AI Summary • Published on Jan 28, 2026
Current approaches to image generation and editing often treat these tasks in isolation, leading to several inefficiencies and challenges. Key issues include difficulty in maintaining spatial consistency and semantic coherence between generated content and subsequent edits. Furthermore, a significant hurdle is the lack of structured control over how objects relate to each other and their spatial arrangement within a scene. While scene graph-based methods offer a promising solution by representing objects and their interrelationships in a structured format, they frequently require additional fine-tuning or training for editing tasks, increasing computational costs. The core problem SimGraph aims to solve is the need for a unified, efficient framework that seamlessly integrates both image generation and editing while ensuring high quality and semantic consistency, particularly when dealing with complex scene graphs.
SimGraph proposes a unified framework that combines scene graph-based image generation and editing into a single pipeline. The framework begins with scene graph extraction from an input image using a Multimodal Large Language Model (e.g., Qwen-VL-2.5-7B), which identifies objects and their relations. These relations are then refined into a concise, ordered caption by pruning redundant information and sorting triplets based on a salience score to emphasize key entities. For image generation, SimGraph synthesizes new images directly from this refined scene graph caption using a Visual AutoRegressive (VAR) model, conditioned on text embeddings from a frozen CLIP encoder. For image editing, the framework takes an original image and an edited scene graph (derived from user instructions). It constructs two complementary prompts: a source prompt to preserve existing content and a target prompt to prioritize edits. These prompts are then used with a diffusion-based editor (instantiated with LEDIT++ and Stable Diffusion) under joint conditioning. This process involves latent inversion to reconstruct unchanged regions and a denoising trajectory with classifier-free guidance, blending source and target paths to stabilize background structure while driving modifications. The entire process is unified under a single formulation driven by graph-derived controls, allowing the model to switch between generation and editing based on input availability.

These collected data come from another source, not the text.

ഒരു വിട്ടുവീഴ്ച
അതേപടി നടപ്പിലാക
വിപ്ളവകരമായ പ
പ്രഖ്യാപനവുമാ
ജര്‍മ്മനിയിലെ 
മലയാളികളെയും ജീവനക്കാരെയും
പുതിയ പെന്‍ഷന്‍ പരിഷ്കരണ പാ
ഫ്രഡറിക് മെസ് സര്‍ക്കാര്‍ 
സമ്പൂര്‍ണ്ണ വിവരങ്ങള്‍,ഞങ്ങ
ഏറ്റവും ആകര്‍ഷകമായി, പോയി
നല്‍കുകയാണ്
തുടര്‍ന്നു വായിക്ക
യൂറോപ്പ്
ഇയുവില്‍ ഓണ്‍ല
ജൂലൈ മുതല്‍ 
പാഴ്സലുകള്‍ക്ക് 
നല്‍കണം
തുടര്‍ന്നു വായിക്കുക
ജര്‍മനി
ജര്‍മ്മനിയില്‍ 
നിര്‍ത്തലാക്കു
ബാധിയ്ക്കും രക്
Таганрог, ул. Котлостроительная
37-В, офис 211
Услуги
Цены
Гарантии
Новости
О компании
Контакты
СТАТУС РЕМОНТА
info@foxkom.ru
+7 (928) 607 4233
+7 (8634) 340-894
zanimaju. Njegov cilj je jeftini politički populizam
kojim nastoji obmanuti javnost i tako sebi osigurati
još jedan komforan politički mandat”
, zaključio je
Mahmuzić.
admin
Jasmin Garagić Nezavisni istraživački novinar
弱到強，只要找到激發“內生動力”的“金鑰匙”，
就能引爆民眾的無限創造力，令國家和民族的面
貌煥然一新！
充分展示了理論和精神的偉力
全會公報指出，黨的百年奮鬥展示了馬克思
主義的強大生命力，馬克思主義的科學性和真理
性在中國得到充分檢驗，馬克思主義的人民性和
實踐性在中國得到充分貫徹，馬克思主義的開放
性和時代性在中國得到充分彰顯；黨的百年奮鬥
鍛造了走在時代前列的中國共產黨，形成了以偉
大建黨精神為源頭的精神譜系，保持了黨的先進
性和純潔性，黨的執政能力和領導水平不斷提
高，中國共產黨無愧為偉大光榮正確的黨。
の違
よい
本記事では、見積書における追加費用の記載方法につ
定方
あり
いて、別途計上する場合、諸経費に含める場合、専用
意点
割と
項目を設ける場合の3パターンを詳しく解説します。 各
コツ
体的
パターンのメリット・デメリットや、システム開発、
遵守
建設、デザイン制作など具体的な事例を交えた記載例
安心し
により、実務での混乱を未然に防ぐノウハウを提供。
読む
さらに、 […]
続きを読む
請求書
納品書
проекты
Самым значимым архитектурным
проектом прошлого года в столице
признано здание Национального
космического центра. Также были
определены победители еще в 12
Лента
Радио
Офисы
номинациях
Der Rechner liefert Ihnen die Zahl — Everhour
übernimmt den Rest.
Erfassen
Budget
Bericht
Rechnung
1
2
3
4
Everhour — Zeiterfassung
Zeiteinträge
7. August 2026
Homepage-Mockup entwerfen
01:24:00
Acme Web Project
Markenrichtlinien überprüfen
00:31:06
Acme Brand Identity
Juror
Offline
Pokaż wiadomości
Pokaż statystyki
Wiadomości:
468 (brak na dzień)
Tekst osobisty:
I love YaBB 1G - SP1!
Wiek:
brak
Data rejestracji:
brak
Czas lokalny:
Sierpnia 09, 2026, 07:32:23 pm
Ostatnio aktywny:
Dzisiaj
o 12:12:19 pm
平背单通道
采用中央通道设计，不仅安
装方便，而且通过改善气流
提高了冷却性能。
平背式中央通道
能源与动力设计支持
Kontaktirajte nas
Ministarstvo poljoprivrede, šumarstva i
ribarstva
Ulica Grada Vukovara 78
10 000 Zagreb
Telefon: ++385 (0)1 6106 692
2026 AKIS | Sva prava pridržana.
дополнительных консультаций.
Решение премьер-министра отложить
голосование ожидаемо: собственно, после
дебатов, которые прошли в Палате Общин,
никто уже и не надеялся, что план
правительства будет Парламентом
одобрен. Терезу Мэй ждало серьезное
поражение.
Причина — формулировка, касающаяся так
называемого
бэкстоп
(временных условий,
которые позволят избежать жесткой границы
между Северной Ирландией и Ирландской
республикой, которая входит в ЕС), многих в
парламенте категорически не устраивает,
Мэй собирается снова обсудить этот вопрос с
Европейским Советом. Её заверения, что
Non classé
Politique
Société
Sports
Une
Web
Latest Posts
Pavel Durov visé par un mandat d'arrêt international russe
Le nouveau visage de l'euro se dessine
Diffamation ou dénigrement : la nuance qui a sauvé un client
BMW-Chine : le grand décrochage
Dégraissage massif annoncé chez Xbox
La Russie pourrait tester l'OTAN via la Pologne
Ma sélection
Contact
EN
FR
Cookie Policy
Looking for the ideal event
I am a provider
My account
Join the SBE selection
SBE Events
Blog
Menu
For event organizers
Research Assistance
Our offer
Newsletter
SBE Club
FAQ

SimGraph demonstrates superior performance compared to existing scene graph-based methods in both image generation and editing tasks. In image editing experiments conducted on the EditVal dataset, SimGraph achieved a fidelity score of 0.87, outperforming SGEdit (0.83) and SIMSG (0.57), indicating its ability to preserve fine details during modifications. Critically, SimGraph significantly improved runtime for editing, completing tasks in 20-30 seconds per image, a substantial improvement over SGEdit's 6-10 minutes. For image generation, leveraging a pre-trained SATURN model within the framework, SimGraph achieved better FID (21.62) and IS (24.78) scores on the Visual Genome dataset compared to SG2IM and SGDiff, showcasing high-quality generation. Competitive CLIP scores (20.98) were also observed on the COCO dataset, confirming strong semantic alignment. Qualitative evaluations further illustrate the framework's success in accurately capturing and editing spatial and relational semantics, such as replacing a "bear" with a "wolf" in a forest scene. However, failure cases were noted where complex scene graph modifications, especially those involving multiple elements or intricate background changes, led to inaccuracies and difficulties in maintaining spatial consistency.

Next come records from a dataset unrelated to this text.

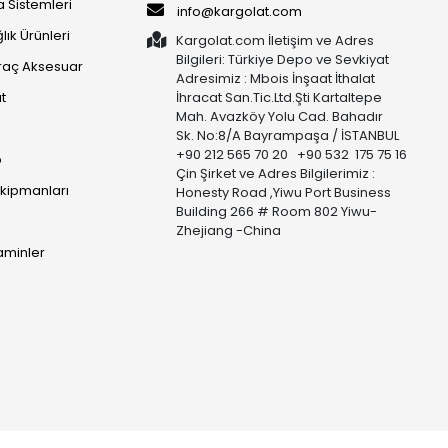
 Sistemleri
info@kargolat.com
lık Ürünleri
Kargolat.com İletişim ve Adres
Bilgileri: Türkiye Depo ve Sevkiyat
raç Aksesuar
Adresimiz : Mbois İnşaat İthalat
t
İhracat San.Tic.Ltd.Şti Kartaltepe
Mah. Avazköy Yolu Cad. Bahadır
Sk. No:8/A Bayrampaşa / İSTANBUL
+90 212 565 70 20 +90 532 175 75 16
p
Çin Şirket ve Adres Bilgilerimiz :
Ekipmanları
Honesty Road ,Yiwu Port Business
Building 266 # Room 802 Yiwu-
Zhejiang -China
taminler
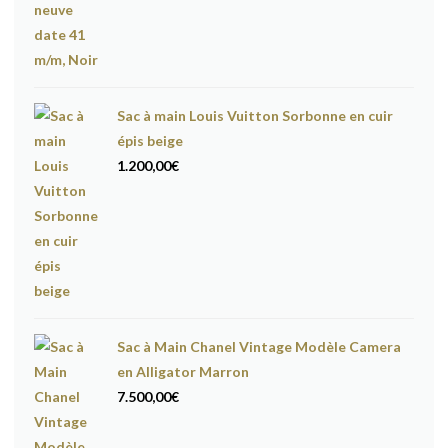
prix
prix
initial
actuel
était :
est :
17.600,00€.
16.600,00€.
Sac à main Louis Vuitton Sorbonne en cuir
épis beige
1.200,00
€
Sac à Main Chanel Vintage Modèle Camera
en Alligator Marron
7.500,00
€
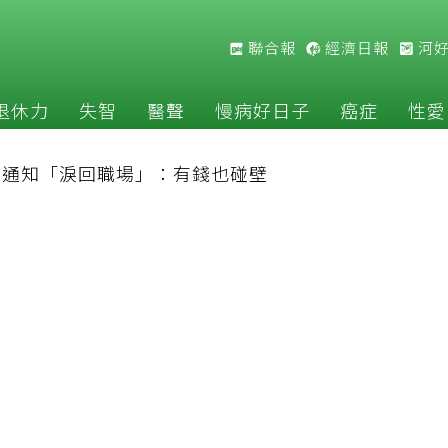
聯合報
經濟日報
河
退休力
失智
醫聲
慢病好日子
癌症
性愛
公司通知「淚回職場」：有錢也碰壁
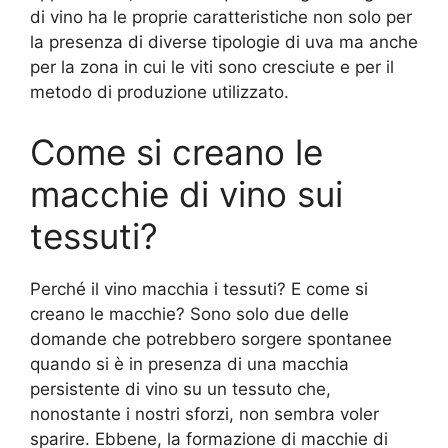
di vino ha le proprie caratteristiche non solo per
la presenza di diverse tipologie di uva ma anche
per la zona in cui le viti sono cresciute e per il
metodo di produzione utilizzato.
Come si creano le
macchie di vino sui
tessuti?
Perché il vino macchia i tessuti? E come si
creano le macchie? Sono solo due delle
domande che potrebbero sorgere spontanee
quando si è in presenza di una macchia
persistente di vino su un tessuto che,
nonostante i nostri sforzi, non sembra voler
sparire. Ebbene, la formazione di macchie di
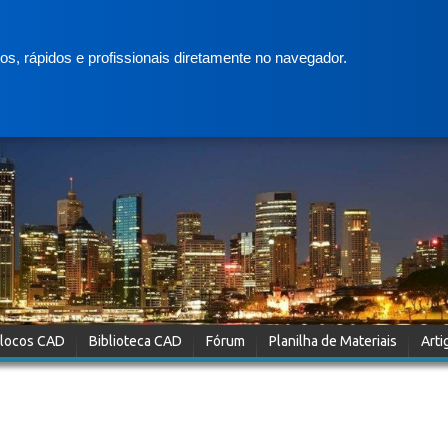
s, rápidos e profissionais diretamente no navegador.
locos CAD
Biblioteca CAD
Fórum
Planilha de Materiais
Arti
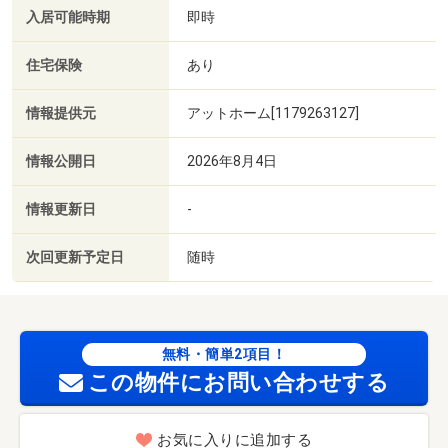
入居可能時期
即時
住宅保険
あり
情報提供元
アットホーム[1179263127]
情報公開日
2026年8月4日
情報更新日
-
次回更新予定日
随時
無料・簡単2項目！
この物件にお問い合わせする
お気に入りに追加する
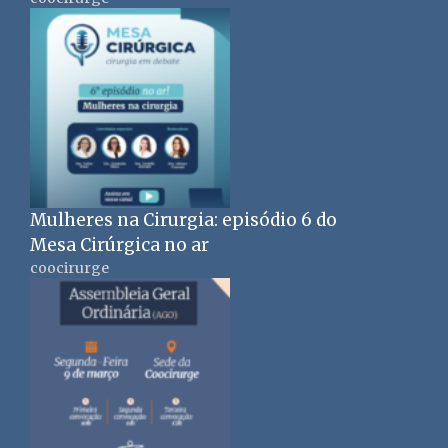
Mulheres na Cirurgia: episódio 6 do
Mesa Cirúrgica no ar
coocirurge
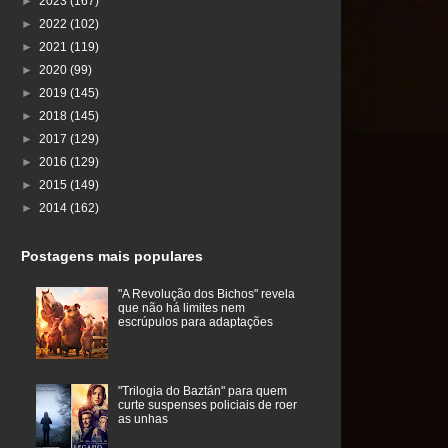
►
2023
(167)
►
2022
(102)
►
2021
(119)
►
2020
(99)
►
2019
(145)
►
2018
(145)
►
2017
(129)
►
2016
(129)
►
2015
(149)
►
2014
(162)
Postagens mais populares
"A Revolução dos Bichos" revela
que não há limites nem
escrúpulos para adaptações
"Trilogia do Baztán" para quem
curte suspenses policiais de roer
as unhas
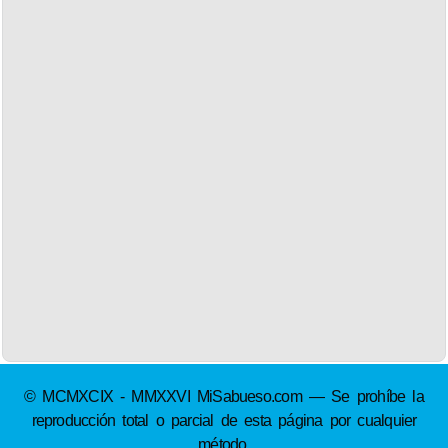
© MCMXCIX - MMXXVI MiSabueso.com — Se prohíbe la
reproducción total o parcial de esta página por cualquier
método.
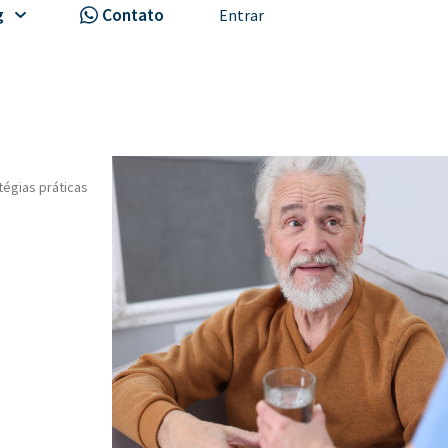
g
Contato
Entrar
égias práticas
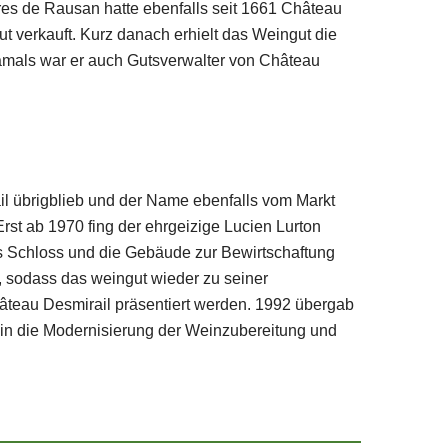
s de Rausan hatte ebenfalls seit 1661 Château
 verkauft. Kurz danach erhielt das Weingut die
Damals war er auch Gutsverwalter von Château
il übrigblieb und der Name ebenfalls vom Markt
t ab 1970 fing der ehrgeizige Lucien Lurton
as Schloss und die Gebäude zur Bewirtschaftung
 sodass das weingut wieder zu seiner
teau Desmirail präsentiert werden. 1992 übergab
 in die Modernisierung der Weinzubereitung und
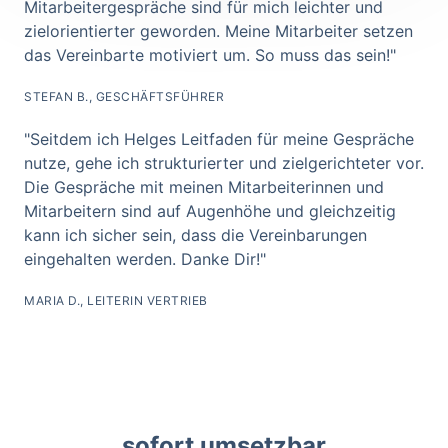
Mitarbeitergespräche sind für mich leichter und 
zielorientierter geworden. Meine Mitarbeiter setzen 
das Vereinbarte motiviert um. So muss das sein!"
STEFAN B., GESCHÄFTSFÜHRER
"Seitdem ich Helges Leitfaden für meine Gespräche 
nutze, gehe ich strukturierter und zielgerichteter vor. 
Die Gespräche mit meinen Mitarbeiterinnen und 
Mitarbeitern sind auf Augenhöhe und gleichzeitig 
kann ich sicher sein, dass die Vereinbarungen 
eingehalten werden. Danke Dir!"
MARIA D., LEITERIN VERTRIEB
sofort umsetzbar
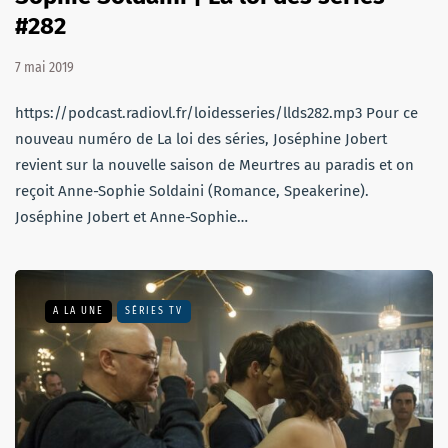
#282
7 mai 2019
https://podcast.radiovl.fr/loidesseries/llds282.mp3 Pour ce
nouveau numéro de La loi des séries, Joséphine Jobert
revient sur la nouvelle saison de Meurtres au paradis et on
reçoit Anne-Sophie Soldaini (Romance, Speakerine).
Joséphine Jobert et Anne-Sophie…
A LA UNE
SÉRIES TV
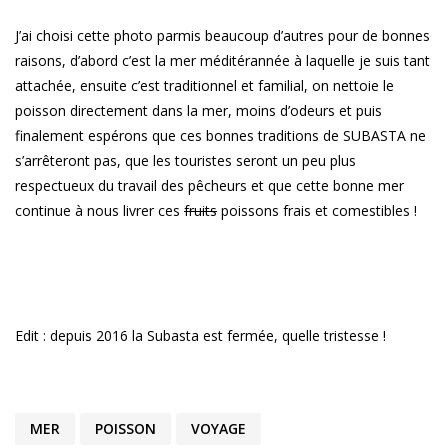
J’ai choisi cette photo parmis beaucoup d’autres pour de bonnes
raisons, d’abord c’est la mer méditérannée à laquelle je suis tant
attachée, ensuite c’est traditionnel et familial, on nettoie le
poisson directement dans la mer, moins d’odeurs et puis
finalement espérons que ces bonnes traditions de SUBASTA ne
s’arrêteront pas, que les touristes seront un peu plus
respectueux du travail des pêcheurs et que cette bonne mer
continue à nous livrer ces
fruits
poissons frais et comestibles !
Edit : depuis 2016 la Subasta est fermée, quelle tristesse !
MER
POISSON
VOYAGE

SimGraph provides a significant advancement in generative AI by offering a unified and efficient framework for both image generation and editing, leveraging the structured control of scene graphs. This integration addresses critical challenges in maintaining semantic coherence and spatial consistency, which are often problematic when these tasks are treated separately. The framework's ability to provide fine-grained control over object interactions and layouts through a single scene graph-driven model leads to higher fidelity, consistency, and reduced computational overhead, making it suitable for real-time applications. The demonstrated improvements in both quantitative metrics and qualitative results suggest that SimGraph has the potential to enhance creative workflows in design, entertainment, and education by offering a more intuitive and powerful tool for visual content manipulation. Future work will focus on improving its robustness for handling more complex, dynamic scenes and exploring the integration of multimodal inputs for even more flexible user interactions.